He died in front of my very eyes, this strange and disagreeable gentleman.
It all happened so quickly, so very quickly.
The very instant the shots roared out, he was flung back against the cable.
He dropped his little revolver, clutched at the shaky handrail and froze on the spot, with his head thrown back. I caught a momentary glimpse of a white face, bisected by a black strip of moustache, before it disappeared behind the black mantle.
‘Erast Petrovich!’ I shouted, calling him by his given name and patronymic for the first time.
Or did I only mean to shout?
The precarious decking swayed beneath his feet. His head suddenly bobbed forward as if from a powerful jolt, his body began slumping, chest forward, over the cable, then swung round grotesquely – and the next instant it was already hurtling down, down, down.

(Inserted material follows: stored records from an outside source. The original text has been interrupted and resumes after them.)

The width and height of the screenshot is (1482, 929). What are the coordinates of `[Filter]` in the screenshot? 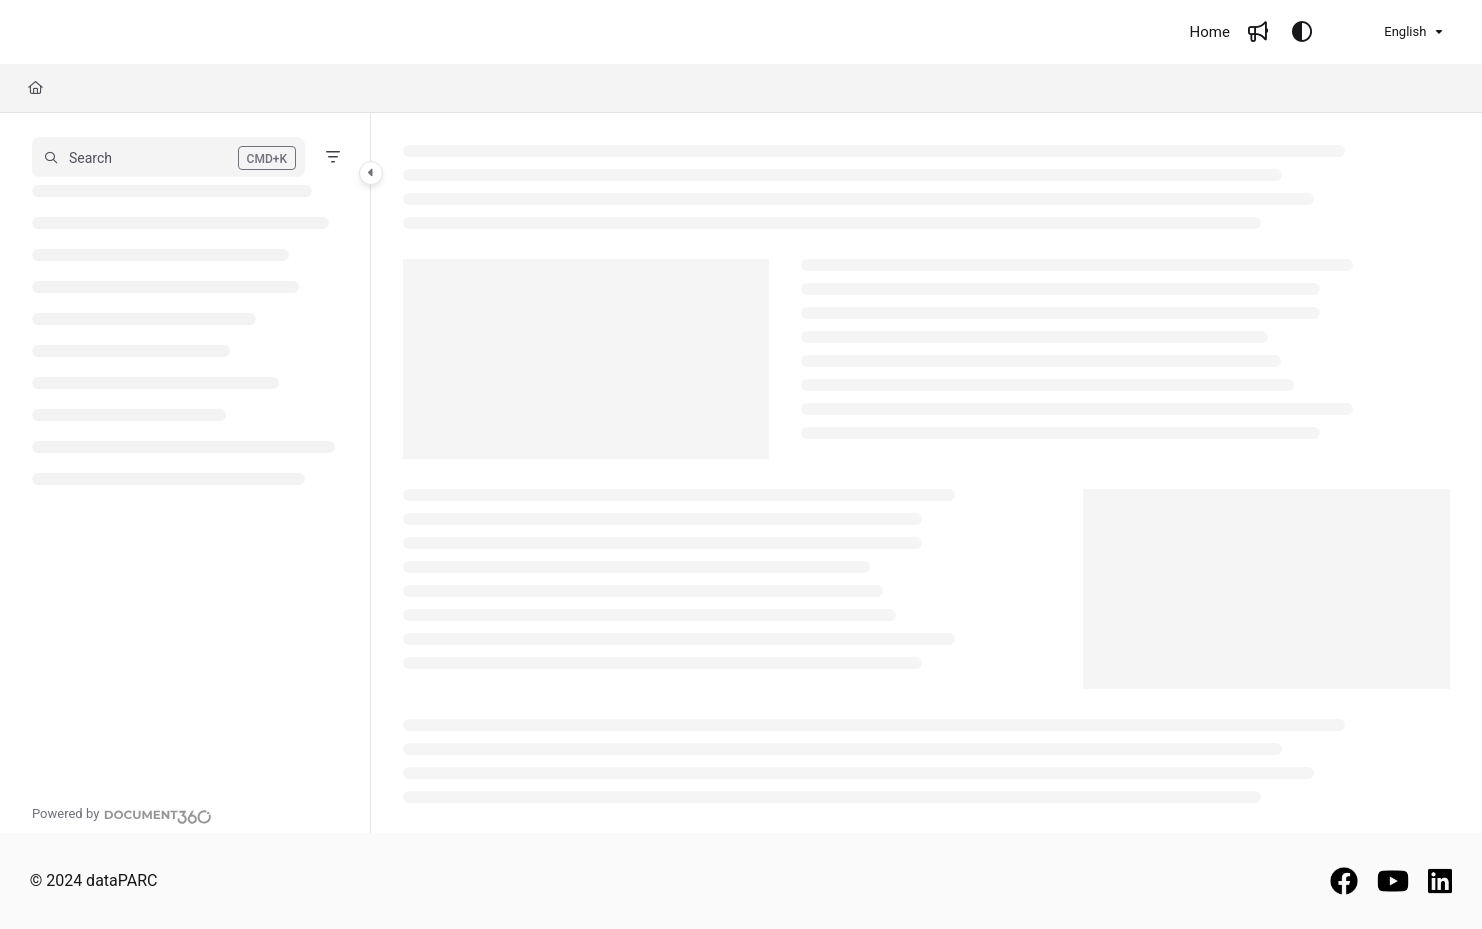 It's located at (333, 157).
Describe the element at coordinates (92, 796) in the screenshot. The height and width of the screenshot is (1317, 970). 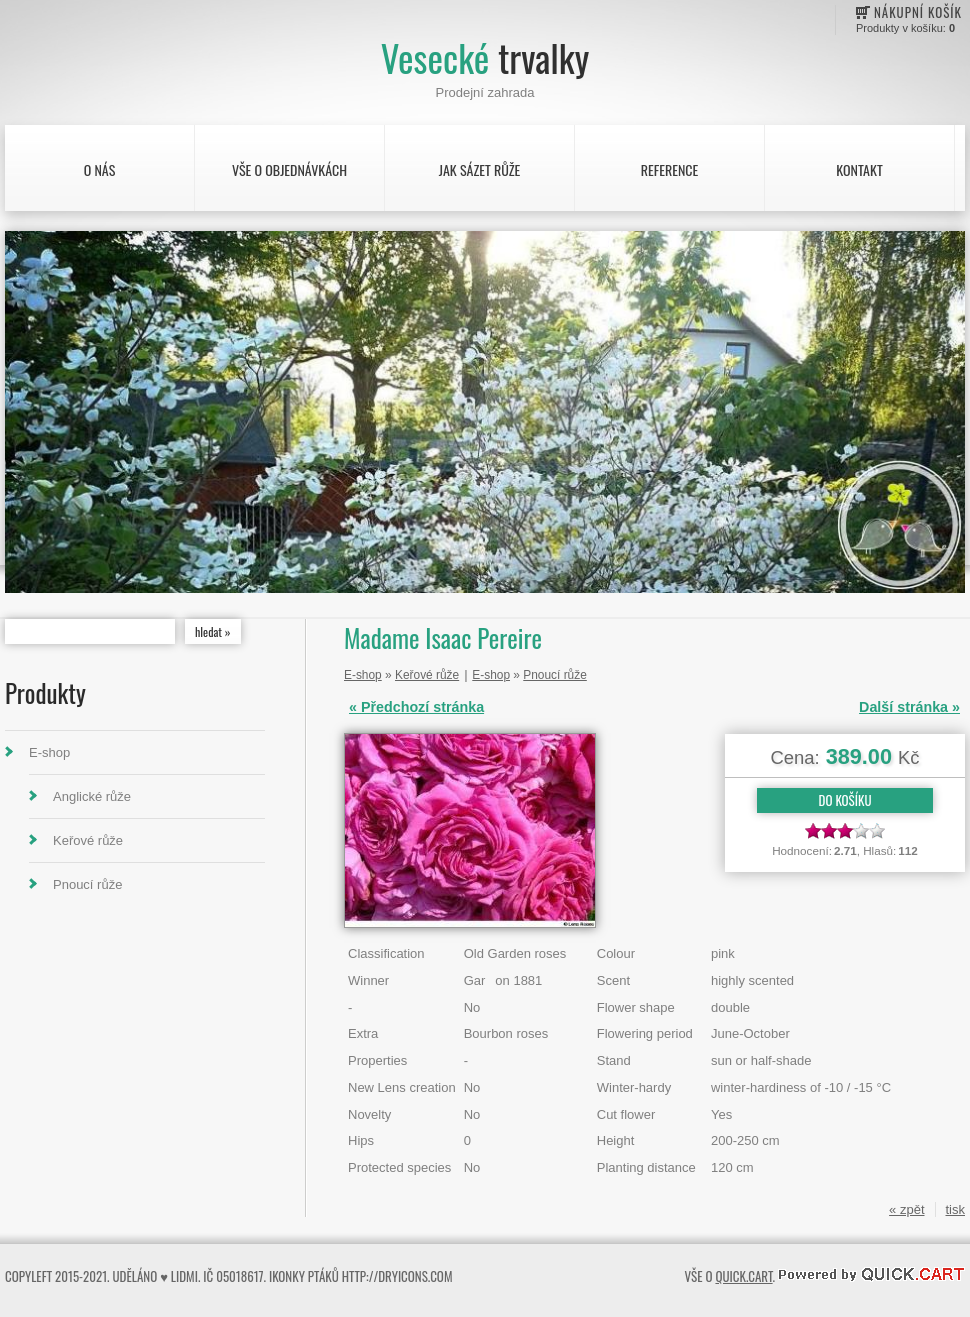 I see `Anglické růže` at that location.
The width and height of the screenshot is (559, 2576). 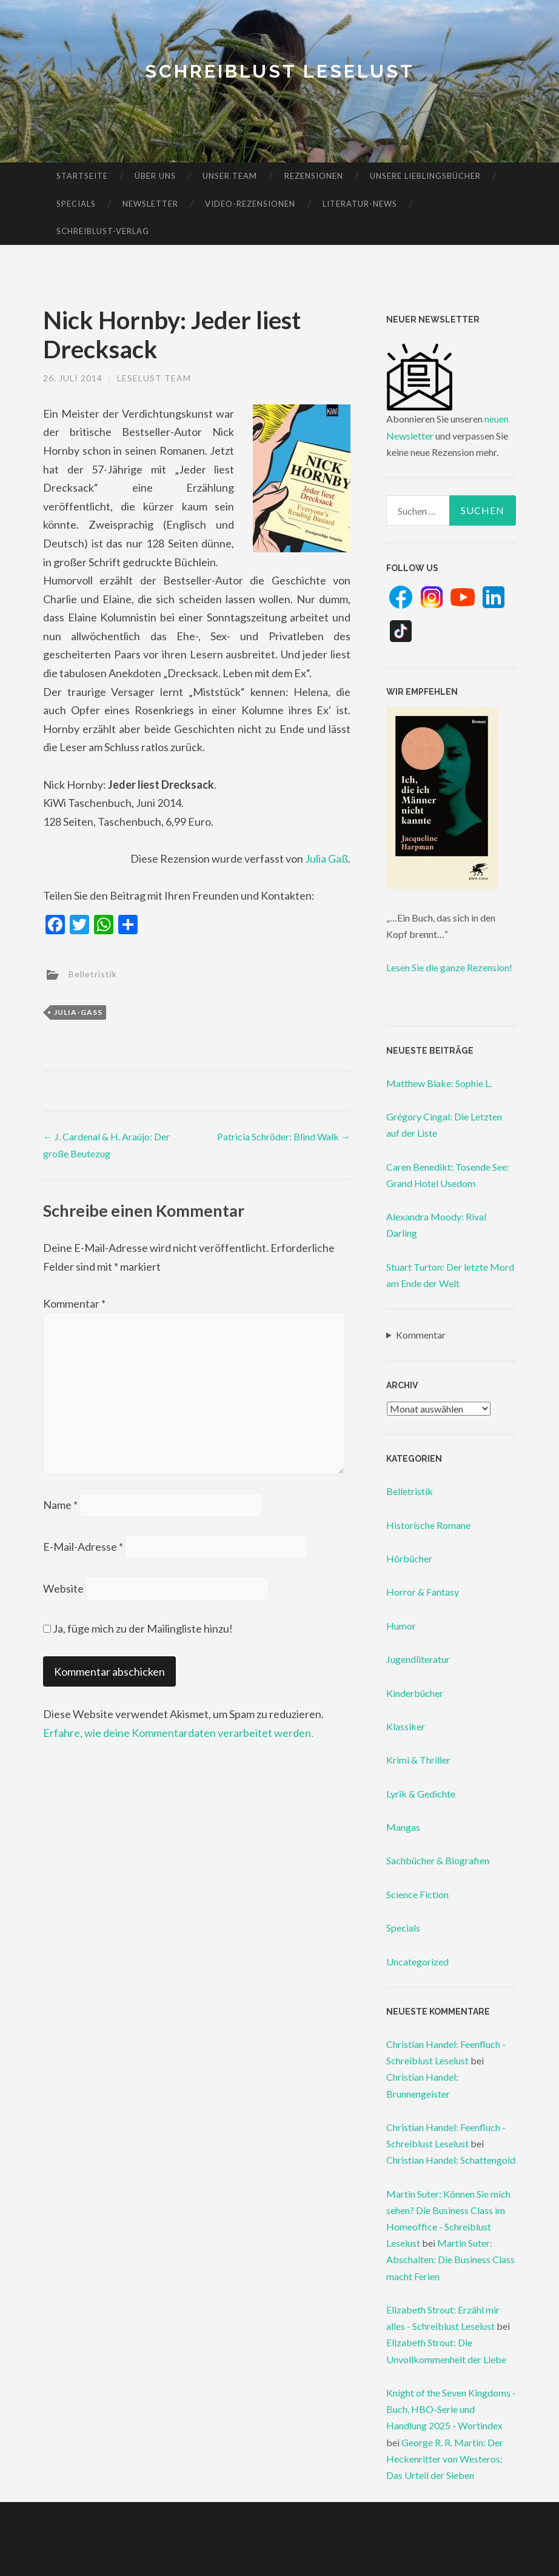 What do you see at coordinates (417, 1961) in the screenshot?
I see `Uncategorized` at bounding box center [417, 1961].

The precious casket fell from my hands, struck a rock and split open. There was a flash of blinding sparks from the multicoloured facets of the diamonds, sapphires and emeralds, but I did not even glance at these incalculable riches as they scattered into the grass.
From the ravine there came the soft crunch of an impact, and I gasped. The black bundle went tumbling down the steep slope, gathering speed along the way and only ceasing its nauseous whirling motion at the very edge of the stream. It dropped one lifeless hand into the water and lay there, face down in the gravel.
I had not liked this man. Perhaps I had even hated him. In any case, I had wanted him to disappear from our lives once and for all. But I had not wished for his death.
His trade was risk, he toyed with danger constantly, but somehow I had never thought he could be killed. He had seemed immortal to me.
I do not know how long I stood there like that, gazing stiffly down. It cannot have been very long. But time seemed to rupture, to split apart, and I fell into the rent – back into the old, serene life that had ended abruptly exactly two weeks earlier.
Yes, that was a Monday too, the sixth of May.